I didn’t understand that at all. I asked him to explain.

    ‘Sam, I know what it’s like to be called names. But, hey, I’m still here.’

    I’m so thick, again I didn’t know what he was getting at. He eventually had to explain it.

    ‘Tubby!’ and he slapped his belly.

    That pulled me up short. It never occurred to me that the name hurt him. But he’d braved it out, even ending up by owning it. Maybe my problems weren’t so big or rare.

    ‘So, man, are you going to tough it out?’ he asked.

    This time, I knew immediately what he was getting at. I’d wanted to change, I’d hoped Melbourne would change me. It had. Now I had to decide to face people as the new Sam. Could I?

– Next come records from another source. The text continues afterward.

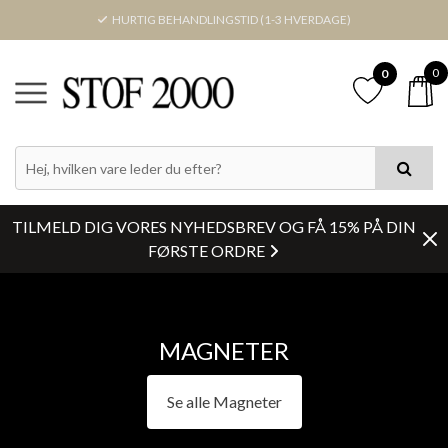
HURTIG BEHANDLINGSTID (1-3 HVERDAGE)
0
0
PRIS
LAGERSTATUS
TILMELD DIG VORES NYHEDSBREV OG FÅ 15% PÅ DIN
Nulstil
FØRSTE ORDRE
MAGNETER
Se alle Magneter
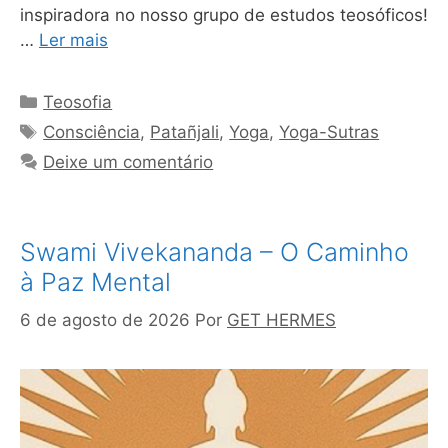
inspiradora no nosso grupo de estudos teosóficos!
…
Ler mais
Categorias
Teosofia
Tags
Consciência
,
Patañjali
,
Yoga
,
Yoga-Sutras
Deixe um comentário
Swami Vivekananda – O Caminho
à Paz Mental
6 de agosto de 2026
Por
GET HERMES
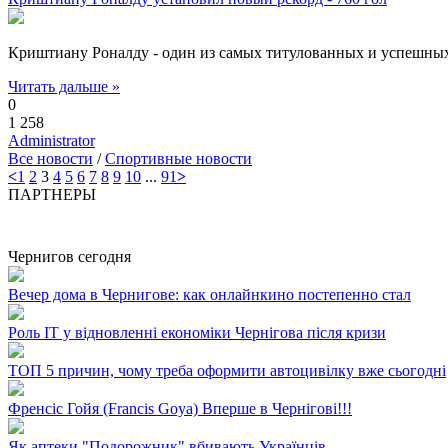
Криштиану Роналду - один из самых титулованных и успешных ф
Читать дальше »
0
1 258
Administrator
Все новости
/
Спортивные новости
<
1
2
3
4
5
6
7
8
9
10
...
91
>
ПАРТНЕРЫ
Чернигов сегодня
Вечер дома в Чернигове: как онлайнкино постепенно стал
Роль ІТ у відновленні економіки Чернігова після кризи
ТОП 5 причин, чому треба оформити автоцивілку вже сьогодні
Френсіс Гойя (Francis Goya) Вперше в Чернігові!!!
Як аптеки "Подорожник" вбивають Українців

    Tubby was still staring at me.

    Swallowing drily, I nodded yes.

    Tubby bowled his ball which I hit straight back into his hands.

    ‘Anyway,’ he said, the serious tone dropped, ‘Arny will be back by the end of the year. No long-term harm done.’       

    Just under a year? It wasn’t that long to wait. I lowered my bat, indicating I was ready to receive the next ball, but it was Tubby who wouldn’t play. He got onto another topic, one that completely surprised me.

    ‘Um,’ he said, looking at the ground, ‘have you ever… er… fancied me?’

    I just about tripped over myself in a rush to say no.

    Tubby was just as quick to yell, ‘Good.’

    A long moment passed and then at last he looked at me.

    ‘Why not?’

    I reckon the stupid bugger was really cut.